The first series of calls from the universe were essentially in the forms of opportunities that "fell into my lap." I use quotations because I'm not really sure if that ever really happens, but... I digress. The opportunities involved both my teaching of music and being a session musician for recordings. And there were multiple instances where these opportunities arose .... from presumably nowhere.
Now I have been having issues with the idea of session work for a while now, feeling as though my participation in these endeavors only prove to "feed the machine" that is the music industry, something I don't really care for in the least. However, I have been able to step beyond this rather crippling ideology, no matter how true it may seem, to realize that I have spent many, many years honing my musical craft, so why not take advantage of opportunities that utilize these skills doing what I love: playing music? (and strangely enough, I do really enjoy session work in the studio!)
And considering there are over 500 professional recording studios in Nashville, only 3rd in the US behind NYC and LA (and not all for country music thank god!) than it seems like a truly viable way to make money, connect with a music community, and ultimately do something that I am good at and enjoy (and isn't that the aim of any career?) So I am opening my world and pushing in the appropriate directions to see what comes of it all.
And with regards to teaching, I have one, potentially two trumpet students, without having looked for any! And I don't teach just trumpet... so I can't help but feel this is the universe asking me "what if you actually put some damned effort into it?!"

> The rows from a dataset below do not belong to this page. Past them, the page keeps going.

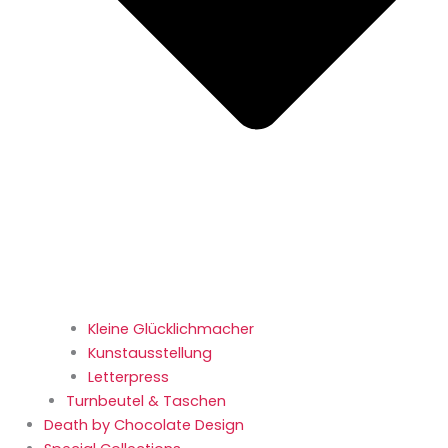
Kleine Glücklichmacher
Kunstausstellung
Letterpress
Turnbeutel & Taschen
Death by Chocolate Design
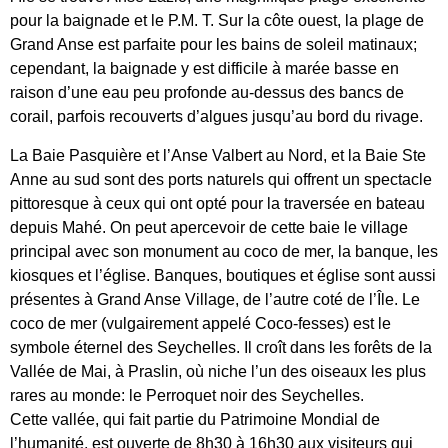
pour la baignade et le P.M. T. Sur la côte ouest, la plage de
Grand Anse est parfaite pour les bains de soleil matinaux;
cependant, la baignade y est difficile à marée basse en
raison d’une eau peu profonde au-dessus des bancs de
corail, parfois recouverts d’algues jusqu’au bord du rivage.
La Baie Pasquière et l’Anse Valbert au Nord, et la Baie Ste
Anne au sud sont des ports naturels qui offrent un spectacle
pittoresque à ceux qui ont opté pour la traversée en bateau
depuis Mahé. On peut apercevoir de cette baie le village
principal avec son monument au coco de mer, la banque, les
kiosques et l’église. Banques, boutiques et église sont aussi
présentes à Grand Anse Village, de l’autre coté de l’Île. Le
coco de mer (vulgairement appelé Coco-fesses) est le
symbole éternel des Seychelles. Il croît dans les forêts de la
Vallée de Mai, à Praslin, où niche l’un des oiseaux les plus
rares au monde: le Perroquet noir des Seychelles.
Cette vallée, qui fait partie du Patrimoine Mondial de
l’humanité, est ouverte de 8h30 à 16h30 aux visiteurs qui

Now for the other musical path I am beginning to travel. The yang to my musical yin, or rather, my creative musical fulfillment.
It started when Ellen and I were in NYC a while back and I happened to see that one of my good friends (and easily one of the sickest musicians I know) had posted an invite to a gig he was playing at a bar called Nublu that night with Butch Morris and the Nublu Orchestra. Nublu is a club I had been to a number of times while living in NYC because a) it was literally only 3 blocks away from my apartment and b) it had some of the most fun, innovative, and truly badass music of anywhere in the city as far as I was concerned. So obviously, I had to go!
I had actually seen this ensemble once before and remembered begin moved by it. But that night I was moved in a way I don't think I have EVER been in my life. And I say that because although I enjoyed the music immensely and was incredibly inspired (as is often the case having experienced a wonderful show) this time a lot of puzzle pieces to my musical voice started really coming together, and I left the club that night feeling more purposeful than perhaps I've ever been. It was one of the few times I truly felt like I was merely a vessel, fulfilling a purpose I had been called to do. Dramatic, I know, but it's true.
So upon returning to Nashville, I immediately, and without hesitation, sent out emails to every musician in Nashville that I respected and felt might be interested in this new project. So, after countless hours of research and conceptualization, I've already had one rehearsal or "collective" as I like to call them with nine people, all of whom kicked ass, had fun, and seemed genuinely interested. And we already have the 2nd collective scheduled for next week, with musicians offering up their help and advice.
Now I am fully aware of course, that as purposeful and almost destined as this project may seem, I know it might not live as long I would hope. And I have come to terms with that. But to experience even the slightest glimmers of power the universe can show you, and to open yourself to that power, allowing your personal quest for bliss to convene with that which calls to you in the series of moments that make up your conscious (and unconscious) existence ... then you start to see traces of that light with burns as brightly as the center of our star and the essence of our souls.